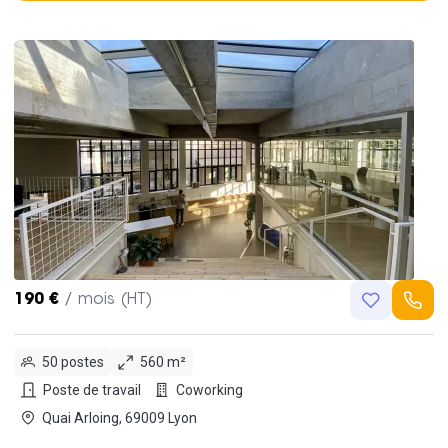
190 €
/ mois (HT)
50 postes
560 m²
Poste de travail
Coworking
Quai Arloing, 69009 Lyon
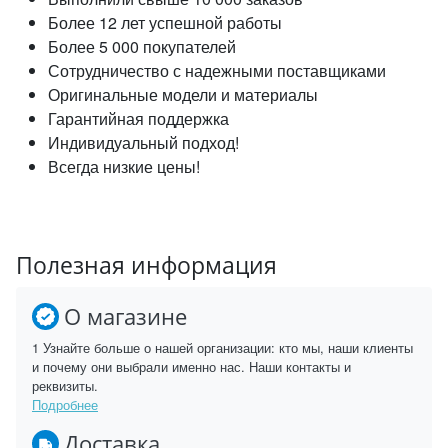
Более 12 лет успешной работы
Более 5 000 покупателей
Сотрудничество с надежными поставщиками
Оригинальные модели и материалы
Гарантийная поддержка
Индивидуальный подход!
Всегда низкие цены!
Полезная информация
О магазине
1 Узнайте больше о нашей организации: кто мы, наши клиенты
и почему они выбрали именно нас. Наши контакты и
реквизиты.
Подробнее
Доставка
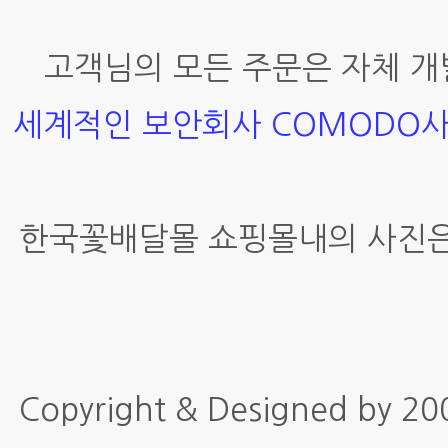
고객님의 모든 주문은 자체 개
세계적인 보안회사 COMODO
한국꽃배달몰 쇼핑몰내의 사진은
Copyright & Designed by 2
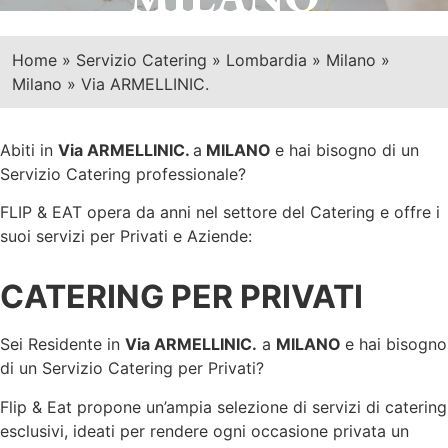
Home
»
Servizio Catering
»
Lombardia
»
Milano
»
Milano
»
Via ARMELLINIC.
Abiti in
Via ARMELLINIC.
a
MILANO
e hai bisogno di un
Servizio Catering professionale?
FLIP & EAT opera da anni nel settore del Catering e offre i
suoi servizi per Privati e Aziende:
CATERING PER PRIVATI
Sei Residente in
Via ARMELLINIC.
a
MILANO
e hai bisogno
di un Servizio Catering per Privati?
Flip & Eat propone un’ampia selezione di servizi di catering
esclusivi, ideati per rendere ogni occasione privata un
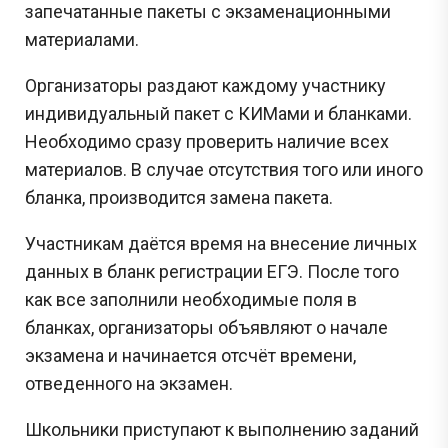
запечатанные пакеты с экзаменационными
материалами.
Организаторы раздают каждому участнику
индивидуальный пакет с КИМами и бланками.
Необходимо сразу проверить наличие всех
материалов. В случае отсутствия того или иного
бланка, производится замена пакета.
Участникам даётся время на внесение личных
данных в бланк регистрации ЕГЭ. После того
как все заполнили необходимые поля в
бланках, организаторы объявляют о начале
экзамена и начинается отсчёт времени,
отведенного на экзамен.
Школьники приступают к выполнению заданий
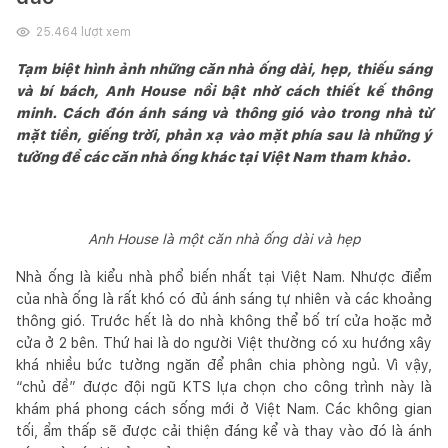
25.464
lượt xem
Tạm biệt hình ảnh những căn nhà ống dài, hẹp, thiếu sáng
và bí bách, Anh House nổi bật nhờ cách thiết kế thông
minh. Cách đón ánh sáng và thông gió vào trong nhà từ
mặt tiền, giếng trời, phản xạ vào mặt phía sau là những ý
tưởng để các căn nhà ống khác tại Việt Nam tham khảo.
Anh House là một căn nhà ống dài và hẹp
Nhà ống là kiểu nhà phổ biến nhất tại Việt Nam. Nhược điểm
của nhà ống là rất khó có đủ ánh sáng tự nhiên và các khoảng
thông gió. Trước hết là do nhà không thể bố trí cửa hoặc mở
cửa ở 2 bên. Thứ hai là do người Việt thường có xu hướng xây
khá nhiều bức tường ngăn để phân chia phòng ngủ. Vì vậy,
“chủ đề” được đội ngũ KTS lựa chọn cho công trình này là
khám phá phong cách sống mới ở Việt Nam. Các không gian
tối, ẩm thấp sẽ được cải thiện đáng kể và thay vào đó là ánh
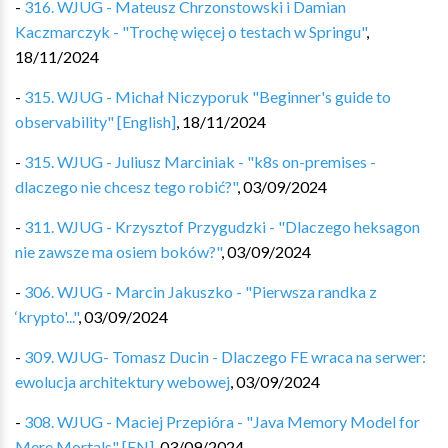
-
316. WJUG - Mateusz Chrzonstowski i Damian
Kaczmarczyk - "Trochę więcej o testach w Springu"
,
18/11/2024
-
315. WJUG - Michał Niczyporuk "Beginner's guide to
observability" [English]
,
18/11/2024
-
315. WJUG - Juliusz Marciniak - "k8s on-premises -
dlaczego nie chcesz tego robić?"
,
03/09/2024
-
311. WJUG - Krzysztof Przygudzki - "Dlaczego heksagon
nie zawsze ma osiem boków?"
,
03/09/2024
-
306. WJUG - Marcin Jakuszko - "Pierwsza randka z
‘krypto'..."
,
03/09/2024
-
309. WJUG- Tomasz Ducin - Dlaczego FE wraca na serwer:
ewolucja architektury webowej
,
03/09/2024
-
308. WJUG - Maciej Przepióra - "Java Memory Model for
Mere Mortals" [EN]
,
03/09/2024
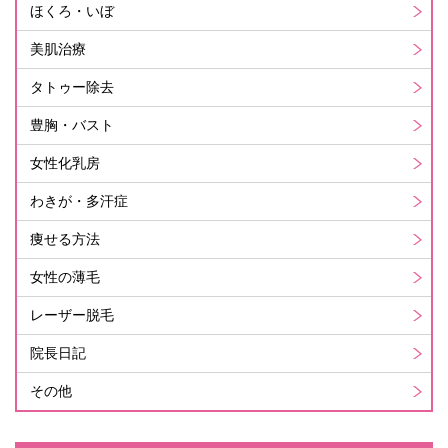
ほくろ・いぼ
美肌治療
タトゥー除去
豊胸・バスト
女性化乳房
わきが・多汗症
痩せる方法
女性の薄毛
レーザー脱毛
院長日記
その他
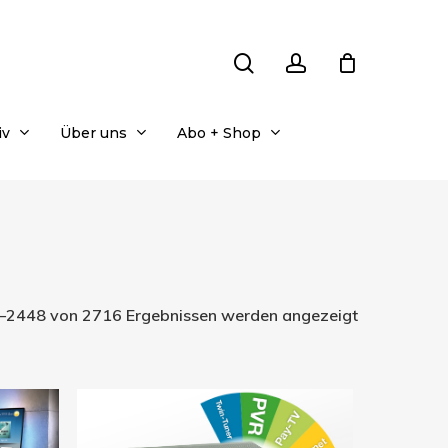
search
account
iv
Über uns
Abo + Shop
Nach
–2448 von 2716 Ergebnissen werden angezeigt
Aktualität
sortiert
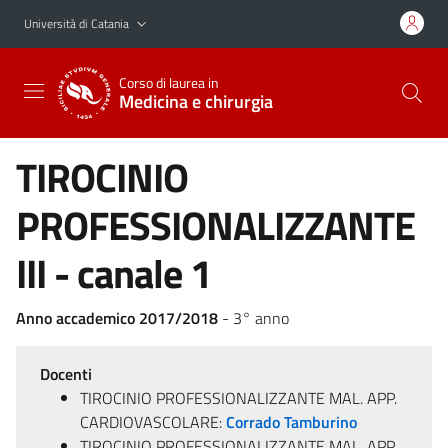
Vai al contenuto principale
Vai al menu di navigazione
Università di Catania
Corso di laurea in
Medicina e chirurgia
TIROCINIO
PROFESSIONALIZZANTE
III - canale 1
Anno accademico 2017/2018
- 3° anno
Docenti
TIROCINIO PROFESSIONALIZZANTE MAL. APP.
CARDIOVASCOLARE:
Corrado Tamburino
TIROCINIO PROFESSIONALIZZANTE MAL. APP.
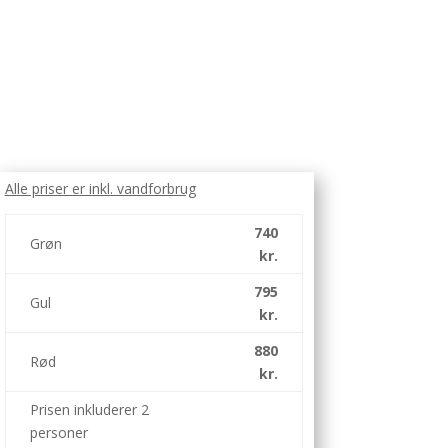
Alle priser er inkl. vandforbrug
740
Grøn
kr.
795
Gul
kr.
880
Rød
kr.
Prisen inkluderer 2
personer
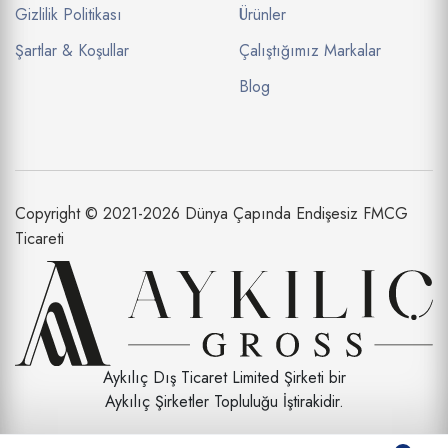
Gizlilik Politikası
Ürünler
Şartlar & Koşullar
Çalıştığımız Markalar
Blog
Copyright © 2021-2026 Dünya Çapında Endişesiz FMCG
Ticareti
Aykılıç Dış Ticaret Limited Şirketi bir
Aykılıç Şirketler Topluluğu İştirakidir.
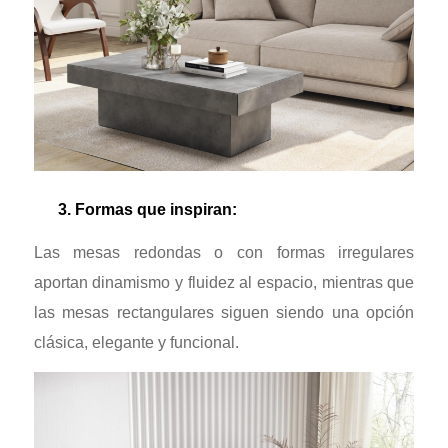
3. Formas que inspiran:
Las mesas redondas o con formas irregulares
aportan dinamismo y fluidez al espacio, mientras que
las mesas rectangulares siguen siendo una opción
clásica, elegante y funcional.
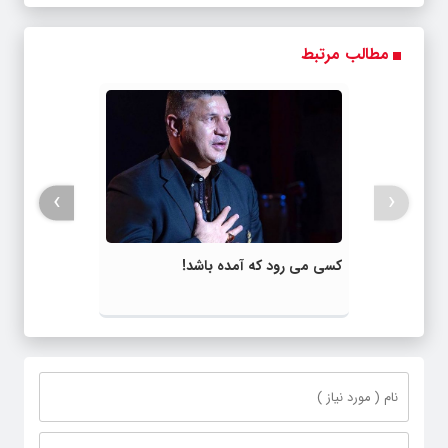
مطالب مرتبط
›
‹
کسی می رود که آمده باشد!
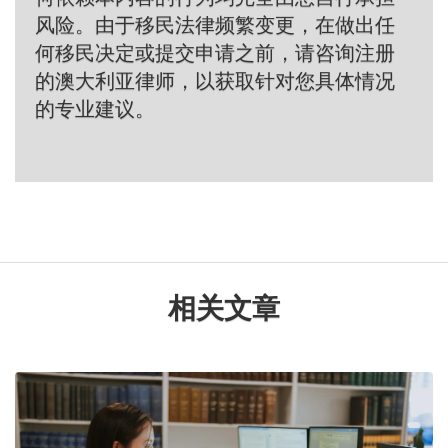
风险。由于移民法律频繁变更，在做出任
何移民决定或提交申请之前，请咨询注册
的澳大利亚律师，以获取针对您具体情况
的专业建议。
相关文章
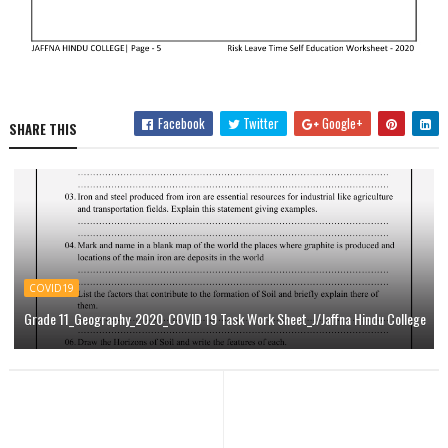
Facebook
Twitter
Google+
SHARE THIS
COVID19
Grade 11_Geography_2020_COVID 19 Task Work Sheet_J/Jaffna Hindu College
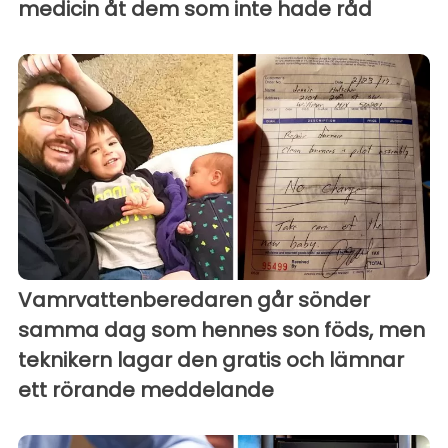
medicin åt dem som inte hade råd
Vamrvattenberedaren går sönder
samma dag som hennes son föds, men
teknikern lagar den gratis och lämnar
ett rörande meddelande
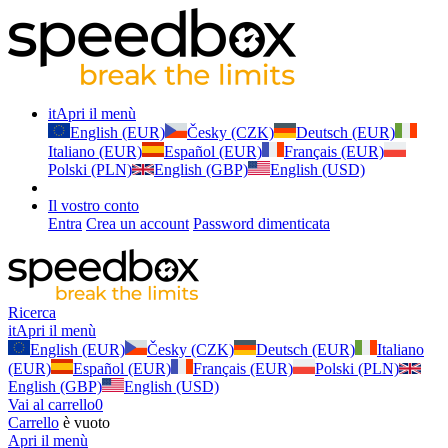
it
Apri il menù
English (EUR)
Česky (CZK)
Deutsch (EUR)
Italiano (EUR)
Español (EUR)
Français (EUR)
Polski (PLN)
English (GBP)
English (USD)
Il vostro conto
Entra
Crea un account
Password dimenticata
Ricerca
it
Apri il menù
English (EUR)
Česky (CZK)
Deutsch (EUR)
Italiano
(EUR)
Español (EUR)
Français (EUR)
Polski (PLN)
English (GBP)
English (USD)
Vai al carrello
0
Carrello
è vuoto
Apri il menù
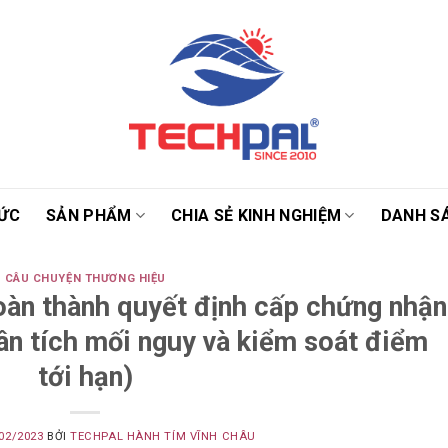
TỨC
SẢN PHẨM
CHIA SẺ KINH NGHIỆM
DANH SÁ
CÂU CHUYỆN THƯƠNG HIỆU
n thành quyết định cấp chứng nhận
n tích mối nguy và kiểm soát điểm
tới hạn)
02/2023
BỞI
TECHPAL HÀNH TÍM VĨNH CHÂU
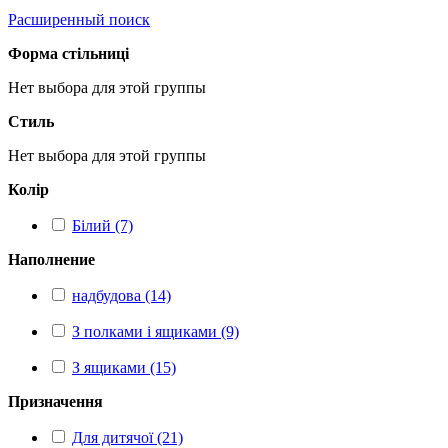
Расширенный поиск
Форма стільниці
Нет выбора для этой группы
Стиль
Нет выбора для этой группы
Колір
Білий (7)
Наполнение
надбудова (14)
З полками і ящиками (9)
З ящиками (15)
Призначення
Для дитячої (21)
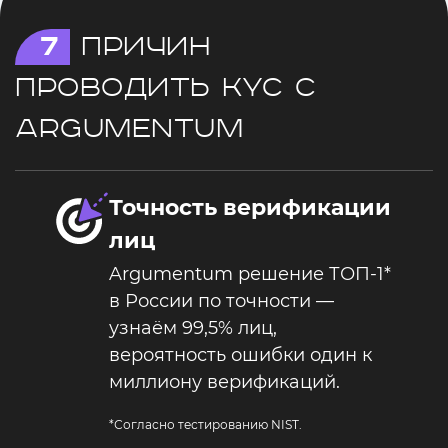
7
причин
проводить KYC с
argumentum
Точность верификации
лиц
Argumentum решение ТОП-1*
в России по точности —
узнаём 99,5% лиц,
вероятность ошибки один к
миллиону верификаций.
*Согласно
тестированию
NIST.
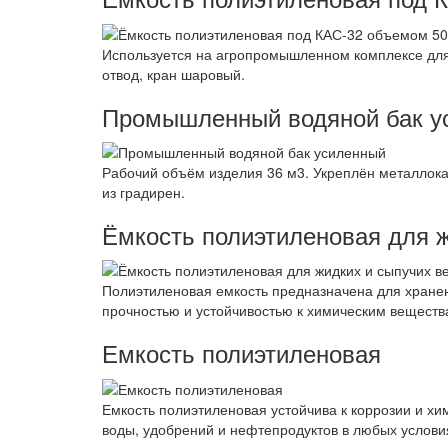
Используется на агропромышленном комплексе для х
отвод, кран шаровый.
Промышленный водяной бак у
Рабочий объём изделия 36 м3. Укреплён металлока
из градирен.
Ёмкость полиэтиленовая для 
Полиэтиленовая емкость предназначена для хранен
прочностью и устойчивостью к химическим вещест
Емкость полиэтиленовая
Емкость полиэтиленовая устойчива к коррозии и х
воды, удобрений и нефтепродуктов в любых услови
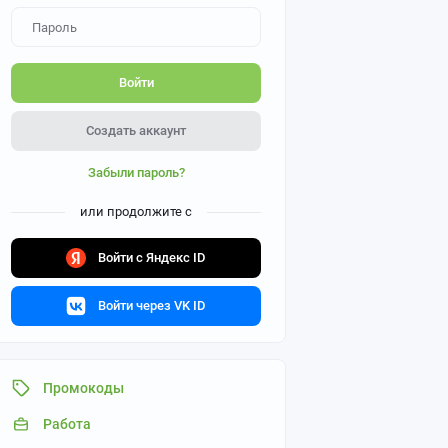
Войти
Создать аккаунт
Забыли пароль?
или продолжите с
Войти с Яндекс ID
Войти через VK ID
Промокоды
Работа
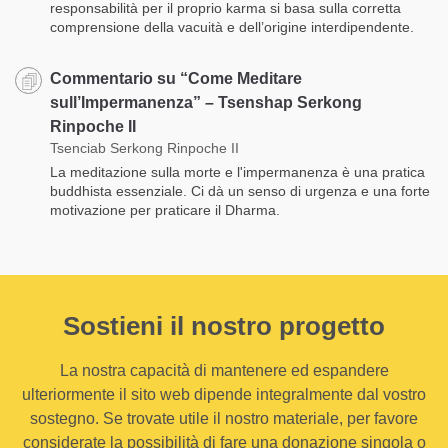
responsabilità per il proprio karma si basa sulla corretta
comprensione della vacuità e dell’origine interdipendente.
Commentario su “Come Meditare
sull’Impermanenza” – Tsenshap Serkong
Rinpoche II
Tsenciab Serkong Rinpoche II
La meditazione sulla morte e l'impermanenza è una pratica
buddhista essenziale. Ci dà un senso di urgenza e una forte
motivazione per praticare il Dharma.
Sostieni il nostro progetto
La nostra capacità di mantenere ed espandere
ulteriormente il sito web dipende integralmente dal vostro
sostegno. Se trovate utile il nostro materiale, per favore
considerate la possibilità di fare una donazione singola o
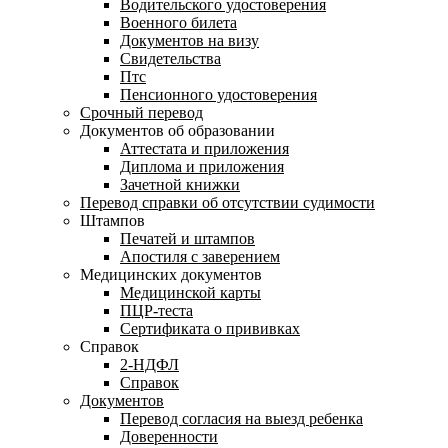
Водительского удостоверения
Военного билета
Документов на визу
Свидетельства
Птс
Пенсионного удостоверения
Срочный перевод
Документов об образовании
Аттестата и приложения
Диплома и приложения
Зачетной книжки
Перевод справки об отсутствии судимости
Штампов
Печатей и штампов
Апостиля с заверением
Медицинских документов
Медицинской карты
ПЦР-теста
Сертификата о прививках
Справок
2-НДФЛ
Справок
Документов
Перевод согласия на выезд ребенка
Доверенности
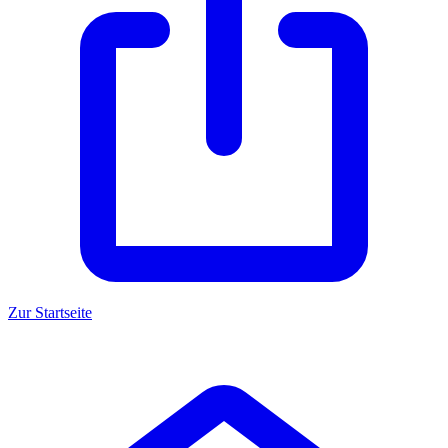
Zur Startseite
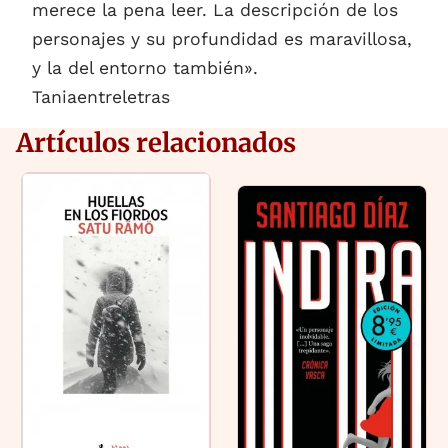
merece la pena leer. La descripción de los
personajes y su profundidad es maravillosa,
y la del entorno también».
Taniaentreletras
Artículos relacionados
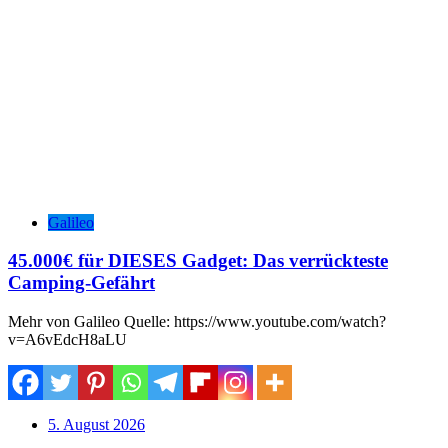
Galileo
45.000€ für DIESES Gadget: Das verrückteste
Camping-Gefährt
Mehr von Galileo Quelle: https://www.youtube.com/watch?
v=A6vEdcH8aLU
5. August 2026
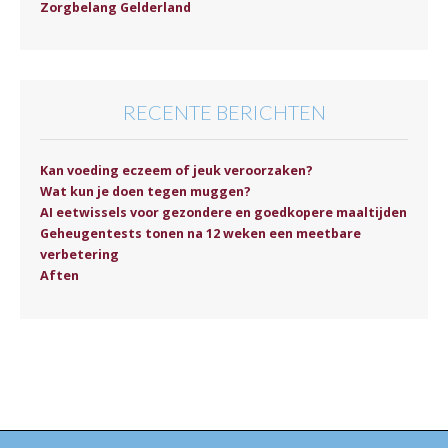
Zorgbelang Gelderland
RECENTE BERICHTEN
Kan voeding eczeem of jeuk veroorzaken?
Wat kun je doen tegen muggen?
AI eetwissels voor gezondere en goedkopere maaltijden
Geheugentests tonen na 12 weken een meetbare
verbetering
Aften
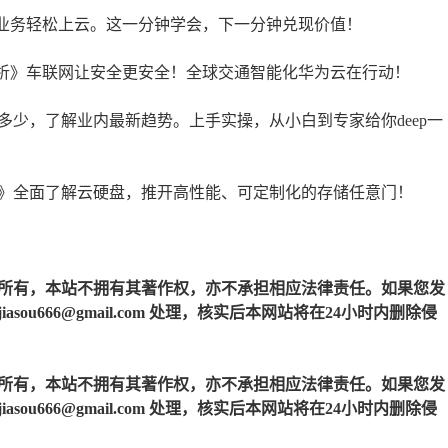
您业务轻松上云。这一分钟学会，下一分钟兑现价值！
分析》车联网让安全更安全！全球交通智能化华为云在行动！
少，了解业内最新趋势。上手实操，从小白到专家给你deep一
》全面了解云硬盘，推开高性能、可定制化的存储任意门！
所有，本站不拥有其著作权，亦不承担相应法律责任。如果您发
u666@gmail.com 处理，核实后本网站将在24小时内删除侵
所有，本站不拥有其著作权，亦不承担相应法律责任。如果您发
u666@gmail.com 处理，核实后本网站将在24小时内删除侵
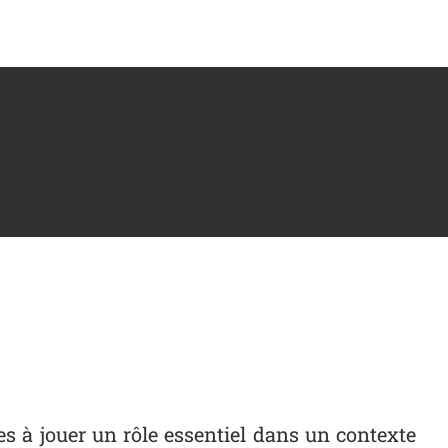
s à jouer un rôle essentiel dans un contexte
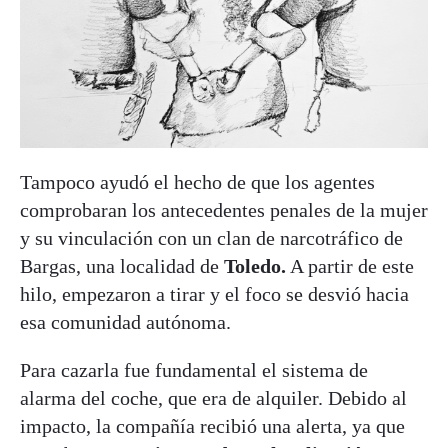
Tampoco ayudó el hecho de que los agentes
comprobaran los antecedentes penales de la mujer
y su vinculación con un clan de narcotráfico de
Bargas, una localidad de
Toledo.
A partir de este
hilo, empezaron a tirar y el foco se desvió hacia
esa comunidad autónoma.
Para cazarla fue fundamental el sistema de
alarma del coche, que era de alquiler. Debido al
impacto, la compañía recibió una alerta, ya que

-.-.-

**Your task:**
Copy each line in the data that holds the word "Войти".

**Expected answer:**
Войти
Войти с Яндекс ID
Войти через VK ID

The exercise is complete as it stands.